We’ve all heard that air pollution is bad for our health. But most people, myself included, assume that we are talking about respiratory health i.e. asthma or emphysema. The truth is, air pollution can be detrimental to cardiovascular and metabolic health too. In fact, a growing amount of research is finding that there may be an association between air pollution and type 2 diabetes.

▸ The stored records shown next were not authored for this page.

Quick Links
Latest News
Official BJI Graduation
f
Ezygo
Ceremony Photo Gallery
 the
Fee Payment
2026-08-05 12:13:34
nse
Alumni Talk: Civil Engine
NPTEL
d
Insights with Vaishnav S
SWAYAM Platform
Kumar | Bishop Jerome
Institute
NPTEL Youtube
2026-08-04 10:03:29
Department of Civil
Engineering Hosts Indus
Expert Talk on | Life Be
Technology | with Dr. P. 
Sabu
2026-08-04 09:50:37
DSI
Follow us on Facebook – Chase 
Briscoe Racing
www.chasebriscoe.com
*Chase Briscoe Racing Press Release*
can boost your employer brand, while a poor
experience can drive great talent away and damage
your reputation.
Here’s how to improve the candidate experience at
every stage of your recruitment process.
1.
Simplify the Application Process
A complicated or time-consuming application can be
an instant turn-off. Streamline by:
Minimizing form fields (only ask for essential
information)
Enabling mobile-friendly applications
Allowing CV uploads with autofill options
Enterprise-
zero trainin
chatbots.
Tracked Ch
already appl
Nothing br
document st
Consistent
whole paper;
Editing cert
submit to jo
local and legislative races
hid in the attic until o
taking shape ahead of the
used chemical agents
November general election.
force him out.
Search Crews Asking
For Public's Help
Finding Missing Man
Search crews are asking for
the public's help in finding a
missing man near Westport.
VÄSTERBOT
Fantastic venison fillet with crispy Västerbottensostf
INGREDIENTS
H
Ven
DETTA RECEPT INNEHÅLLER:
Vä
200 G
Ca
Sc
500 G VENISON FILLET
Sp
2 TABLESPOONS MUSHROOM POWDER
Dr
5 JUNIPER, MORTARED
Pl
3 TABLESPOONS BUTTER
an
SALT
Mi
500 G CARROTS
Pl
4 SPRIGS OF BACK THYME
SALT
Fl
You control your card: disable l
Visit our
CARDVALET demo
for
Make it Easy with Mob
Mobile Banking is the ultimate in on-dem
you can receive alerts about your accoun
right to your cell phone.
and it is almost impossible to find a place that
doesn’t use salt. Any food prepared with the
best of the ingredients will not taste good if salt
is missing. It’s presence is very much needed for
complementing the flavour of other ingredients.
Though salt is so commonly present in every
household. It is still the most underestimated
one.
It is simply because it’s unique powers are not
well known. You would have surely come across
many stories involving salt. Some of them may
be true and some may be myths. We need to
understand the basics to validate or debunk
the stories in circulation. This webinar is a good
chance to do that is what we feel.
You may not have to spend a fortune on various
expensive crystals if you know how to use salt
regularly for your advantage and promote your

Type 2 diabetes is on the rise in western countries and is slowly becoming one of the greatest health concerns worldwide. It is primarily a result of poor lifestyle and is considered a preventable disease. However, there are some risk factors (such as genetics and age) that are not in our control. A recent study published in Diabetes Care (Andersen et al. 2012) and conducted by a group of scientists in Denmark found that air pollution may be another one of those factors. The authors used data from the Danish Diet, Cancer and Health database and from national health registries to determine whether traffic-related air pollution levels and the risk for diabetes in the elderly are related. They found a weak and positive association between diabetes and air pollution. This means that higher levels of air pollution were associated with a higher risk of diabetes, particularly among those who were non-smokers or who were physically active. While the association in this study was weak, there is other evidence to suggest that this association indeed exists. For example, a recent study found that traffic-related air pollution is associated with death from diabetes (Raaschou-Nielsen O et al. Diabetologia 2012), while others have found that those with diabetes have worse outcomes when exposed to higher levels of air pollution (O’Neill et al. Circulation 2005).

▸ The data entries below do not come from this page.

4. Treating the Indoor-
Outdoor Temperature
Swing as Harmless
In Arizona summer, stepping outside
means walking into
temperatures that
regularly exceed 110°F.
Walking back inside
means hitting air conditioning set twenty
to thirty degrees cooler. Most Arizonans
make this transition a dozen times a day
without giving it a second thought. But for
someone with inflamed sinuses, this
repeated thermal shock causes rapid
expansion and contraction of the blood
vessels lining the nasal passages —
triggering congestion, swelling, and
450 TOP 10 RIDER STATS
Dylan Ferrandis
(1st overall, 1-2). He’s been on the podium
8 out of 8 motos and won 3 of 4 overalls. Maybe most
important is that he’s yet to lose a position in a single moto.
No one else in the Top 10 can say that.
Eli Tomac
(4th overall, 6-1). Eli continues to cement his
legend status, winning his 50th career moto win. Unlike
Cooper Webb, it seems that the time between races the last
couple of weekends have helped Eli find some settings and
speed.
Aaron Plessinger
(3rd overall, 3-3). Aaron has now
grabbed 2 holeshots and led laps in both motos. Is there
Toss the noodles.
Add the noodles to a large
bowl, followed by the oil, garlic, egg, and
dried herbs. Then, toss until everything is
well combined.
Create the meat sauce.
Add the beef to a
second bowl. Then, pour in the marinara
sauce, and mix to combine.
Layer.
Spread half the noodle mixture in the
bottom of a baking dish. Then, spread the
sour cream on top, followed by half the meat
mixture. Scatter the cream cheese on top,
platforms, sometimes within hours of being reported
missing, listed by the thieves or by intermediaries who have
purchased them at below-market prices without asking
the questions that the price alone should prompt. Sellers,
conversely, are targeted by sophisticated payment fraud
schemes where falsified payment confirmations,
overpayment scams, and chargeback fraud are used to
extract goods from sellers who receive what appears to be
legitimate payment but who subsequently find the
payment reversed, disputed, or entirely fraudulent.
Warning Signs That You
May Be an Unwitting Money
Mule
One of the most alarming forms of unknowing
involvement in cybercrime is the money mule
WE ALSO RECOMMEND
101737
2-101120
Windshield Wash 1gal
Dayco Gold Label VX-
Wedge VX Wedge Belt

It seems then that air pollution may be another risk factor for type 2 diabetes. The question is, is it a risk factor we can control or a risk factor that is out of our control?  Well, I would like to think it is one we can control, not just at the individual level, but one that our governments can do a great deal about as well. If air pollution is leading to an increase in the prevalence of chronic conditions, then it is a public health issue. The government should opt for clean and green energy solutions and make green choices more affordable for the general population. This could lead to significant savings in health care expenditure as well as a significant improvement in our quality of life.

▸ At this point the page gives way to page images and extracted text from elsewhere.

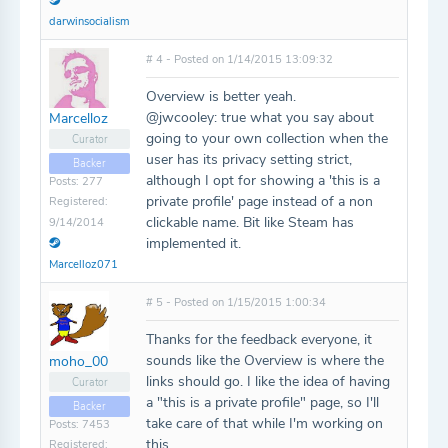
darwinsocialism
# 4 - Posted on 1/14/2015 13:09:32
Overview is better yeah.
@jwcooley: true what you say about
Marcelloz
going to your own collection when the
Curator
user has its privacy setting strict,
Backer
although I opt for showing a 'this is a
Posts: 277
private profile' page instead of a non
Registered:
clickable name. Bit like Steam has
9/14/2014
implemented it.
Marcelloz071
# 5 - Posted on 1/15/2015 1:00:34
Thanks for the feedback everyone, it
sounds like the Overview is where the
moho_00
links should go. I like the idea of having
Curator
a "this is a private profile" page, so I'll
Backer
take care of that while I'm working on
Posts: 7453
this.
Registered: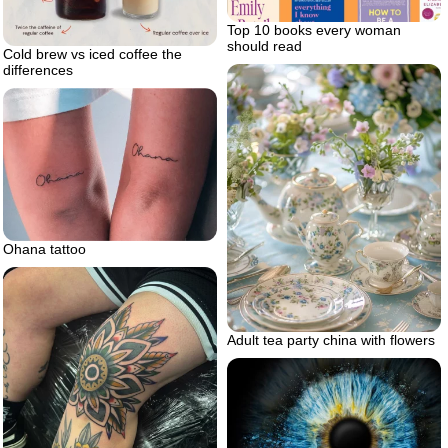
Top 10 books every woman
should read
Cold brew vs iced coffee the
differences
Ohana tattoo
Adult tea party china with flowers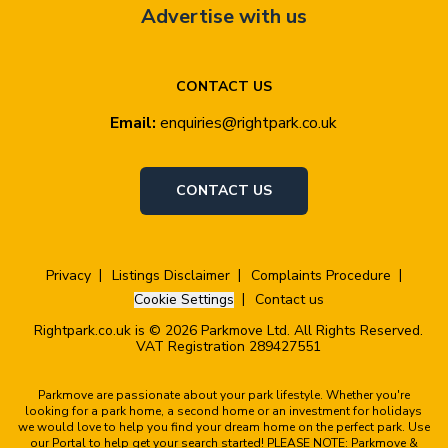
Advertise with us
CONTACT US
Email:
enquiries@rightpark.co.uk
CONTACT US
Privacy
Listings Disclaimer
Complaints Procedure
Cookie Settings
Contact us
Rightpark.co.uk is © 2026 Parkmove Ltd. All Rights Reserved.
VAT Registration 289427551
Parkmove are passionate about your park lifestyle. Whether you're
looking for a park home, a second home or an investment for holidays
we would love to help you find your dream home on the perfect park. Use
our Portal to help get your search started! PLEASE NOTE: Parkmove &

TAKE HOME MESSAGE: Type 2 diabetes is preventable and in some cases, reversible; particularly if you have a HALF. However, there are some factors that may be out of our our control and require action from our government. If you live in an area with high levels of air pollution, write to your local officials and let them know that your health is on the line! While we can all do our part at being green, we need significant changes in air pollution levels to ensure we can all maintain our HALF!